Kudlak, who speaks Inuinnaqtun and lives in Holman, is helping to produce a dictionary in her language and also runs a moms-and-tots drop-in program in the language.

Jacobson, whose language is Inuvialuktun, lives in Inuvik and was recently hired as a research assistant to help develop a curriculum guide for teachers.

"I've just been getting back into the language in the last few years, especially with the loss of my grandparents," says Jacobson.

"I grew up with elders and I don't have them now, so I need something to keep me connected to who I was and am."

Though both are already familiar with other teaching methods, they plan to put what they've learned during the YNLC training session to good use.

"I know I'm going to use that five-part structure for the daily lesson plan," says Kudlak.

"It doesn't take much time and the planning is very simple. It's a nice format," adds Jacobson.

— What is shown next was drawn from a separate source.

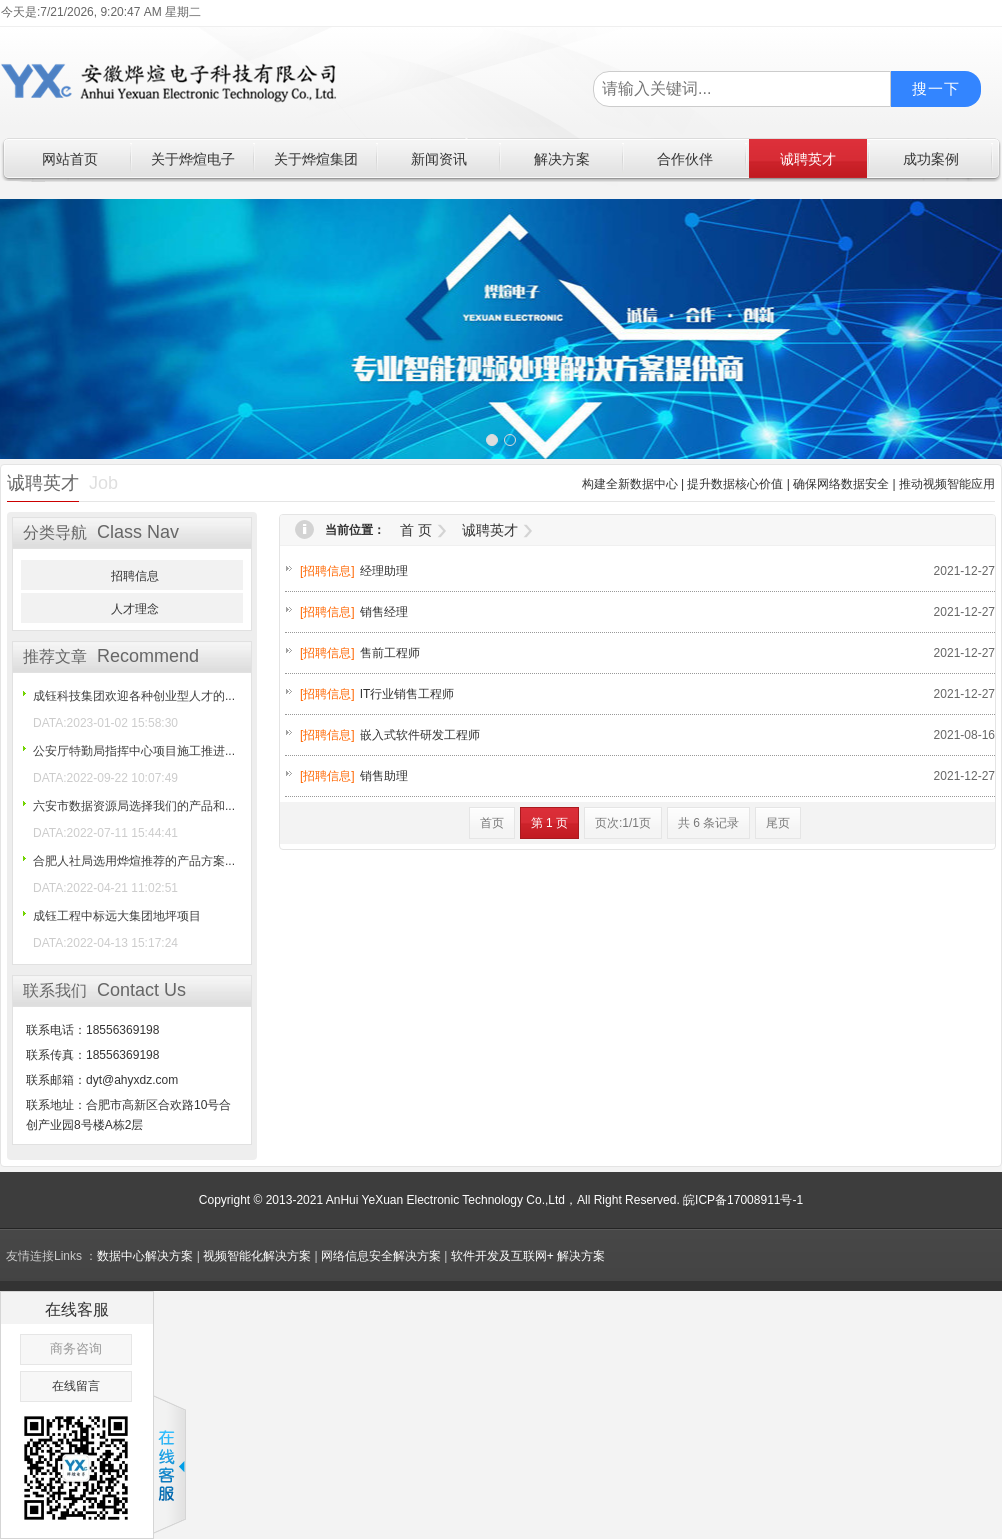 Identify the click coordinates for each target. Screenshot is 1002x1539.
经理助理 (384, 571)
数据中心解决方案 (145, 1256)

Like the other participants at the training session, they conducted demonstration lessons in their own languages and became the "students" for other trainees, repeating sentences in unfamiliar languages such as Southern Tutchone and Gwich'in.

"There were a lot of times when my mouth hung open when they asked me to repeat what they'd said," says Kudlak.

"But it really showed me how kids feel when they go into an Inuinnaqtun classroom and the teacher is up there talking to them in another language."

Jacobson nods in vigorous agreement.

"It took a lot of brain-work," she says, adding, "I just want to get more knowledge about my language and the teaching methods. I want to take all the training I can get."

Both of them were pleasantly surprised by how much they felt at home, despite being from outside the Yukon.

"They're so nice; they're so welcoming," says Kudlak.

Creating that welcoming and inclusive atmosphere is something YNLC works hard to establish, both with participants in training sessions and with other users of the Centre.

YNLC linguist André Bourcier noted that during the community training session, two participants from Alaska, Jenny Sanford and Darlene Northway, each sang songs in the Upper Tanana language.

Sanford's song came from her late father, who used to travel by boat all along the Yukon River, and features the English phrase "steamboat country" in the chorus, while the rest of the words are Upper Tanana.

Northway's song is also a very personal one, created by Northway herself on a hunting trip soon after the death of her husband last year, when it appeared that her grandchildren had got lost in the bush.

Such songs Ð some sad, some happy Ð are part of an enduring Athabaskan cultural tradition. They are evidence that the tradition and the language are still alive because new songs are being created.

Bourcier added,"Participants in the sessions feel comfortable here, they feel listened to, and they share their language gifts with one another."

And judging by the sounds of laughter coming from the training classroom, that atmosphere helps provide the best possible environment for learning.